Последняя станция до Петербургской губернии. Мое нетерпение возрастает с каждой верстой! --
Барон Корф уже здесь; он спит в другой комнате, а секретарь его сбирается ужинать. Я нашла на одном столе разные газеты и принялась читать их. Вдруг -- звенит колокольчик, -- через минуту в залу входит очень высокий мужчина средних лет, с большими бакенбардами и очень похожий на В. Л. Тилле, раскланявшись с нами, он сел на диван, и вскоре у нас начался разговор. Он ехал из Петербурга, рассказывал нам тамошние новости, говорил об Тальони, что в ней не находит ничего особенного и что ею восхищаются одни только молодые офицеры; говоря об ней он никак не мог вспомнить ее фамилию и признался, что он очень беспамятен на имена.
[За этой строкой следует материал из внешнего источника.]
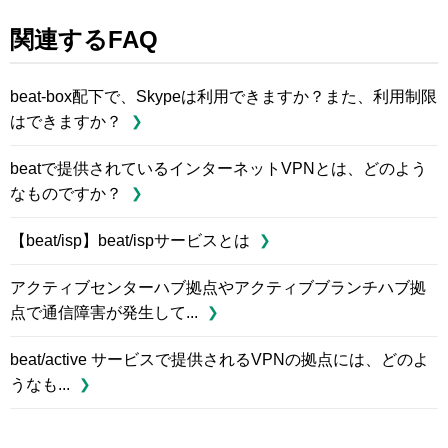
関連するFAQ
beat-box配下で、Skypeは利用できますか？また、利用制限
はできますか？
beatで提供されているインターネットVPNとは、どのよう
なものですか？
【beat/isp】beat/ispサービスとは
アクティブセンターハブ拠点やアクティブブランチハブ拠
点で通信障害が発生して...
beat/active サービスで提供されるVPNの拠点には、どのよ
うなも...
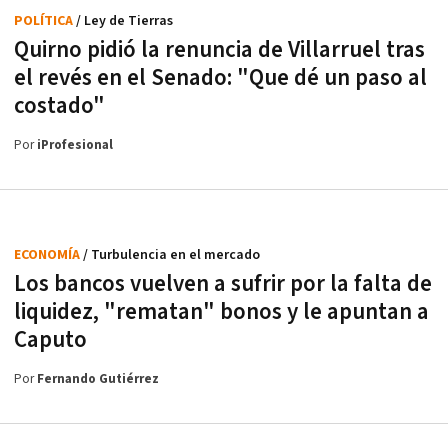
POLÍTICA
/ Ley de Tierras
Quirno pidió la renuncia de Villarruel tras
el revés en el Senado: "Que dé un paso al
costado"
Por
iProfesional
ECONOMÍA
/ Turbulencia en el mercado
Los bancos vuelven a sufrir por la falta de
liquidez, "rematan" bonos y le apuntan a
Caputo
Por
Fernando Gutiérrez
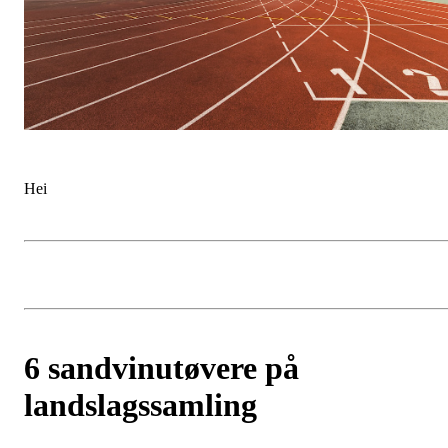
Hei
6 sandvinutøvere på
landslagssamling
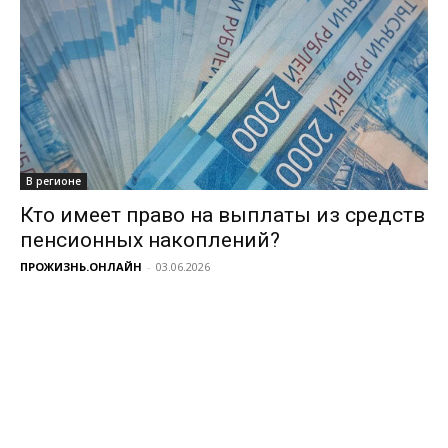
В регионе
Кто имеет право на выплаты из средств
пенсионных накоплений?
ПРОЖИЗНЬ.ОНЛАЙН
-
03.06.2026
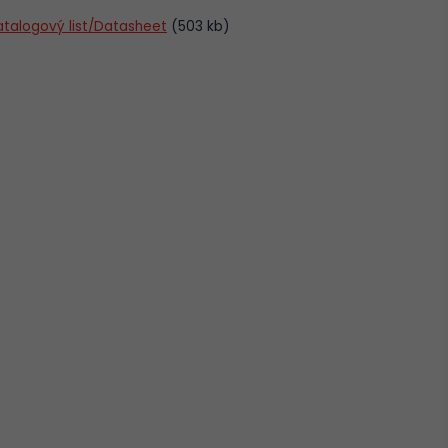
atalogový list/Datasheet
(503 kb)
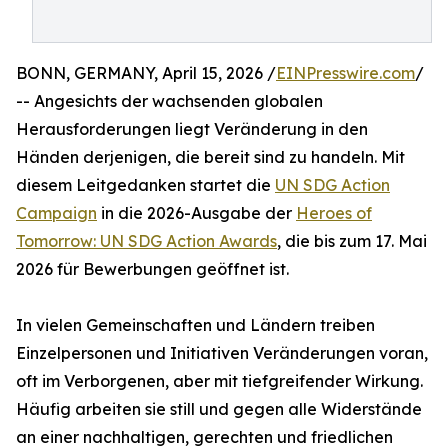
BONN, GERMANY, April 15, 2026 /
EINPresswire.com
/
-- Angesichts der wachsenden globalen
Herausforderungen liegt Veränderung in den
Händen derjenigen, die bereit sind zu handeln. Mit
diesem Leitgedanken startet die
UN SDG Action
Campaign
in die 2026-Ausgabe der
Heroes of
Tomorrow: UN SDG Action Awards
, die bis zum 17. Mai
2026 für Bewerbungen geöffnet ist.
In vielen Gemeinschaften und Ländern treiben
Einzelpersonen und Initiativen Veränderungen voran,
oft im Verborgenen, aber mit tiefgreifender Wirkung.
Häufig arbeiten sie still und gegen alle Widerstände
an einer nachhaltigen, gerechten und friedlichen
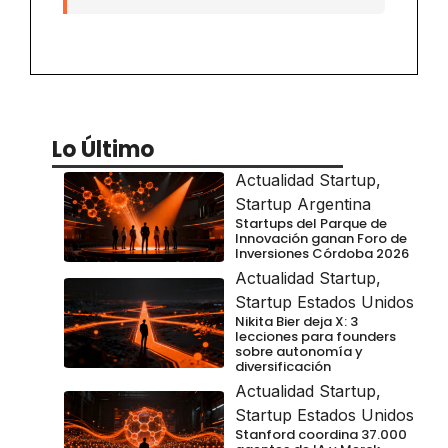
Lo Último
Actualidad Startup
,
Startup Argentina
Startups del Parque de
Innovación ganan Foro de
Inversiones Córdoba 2026
Actualidad Startup
,
Startup Estados Unidos
Nikita Bier deja X: 3
lecciones para founders
sobre autonomía y
diversificación
Actualidad Startup
,
Startup Estados Unidos
Stanford coordina 37.000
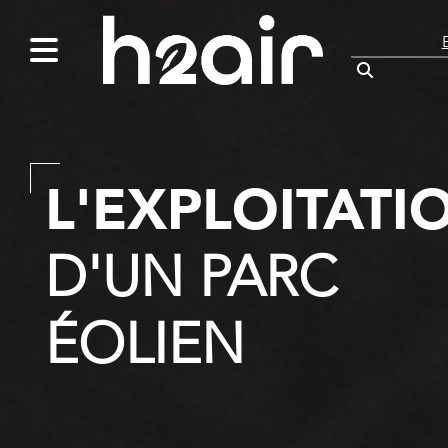
L'EXPLOITATI
D'UN PARC
ÉOLIEN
Его дядюшка был когда-то губернатором в Казани; он сказывал нам и его и свою фамилию, но я была на этот раз очень беспамятна.
По высокой, узкой лестнице мы взобрались в небольшую комнату, но очень опрятную; войдя в переднюю, я заметила, что в ней были двое мужчин, один военный, другой статской. Военный убежал за перегородку, -- статской бросился к зеркалу поправлять волосы; через несколько времени вышел и военный, причесанный, приглаженный! Это был моряк. -- У них был накрыт стол для ужина, подали рябчиков и они начали кушать с большим аппетитом, не переставая разговаривать и острить между собою; но что это были за остроты!!! Я едва удерживалась от смеха, слушая их и замечая, что молодые люди все свои анекдоты приправляли остротами для нас, но большею частью в них не было ничего забавного, а иногда они были довольно пошлы. Статской советовал военному, что если он хочет нравиться девицам, то должен всегда носить в кармане косточку от рябчика. -- Я чуть не прыснула громким смехом. Кондуктор пришел сказать, что дилижанс готов к отъезду и они отправились.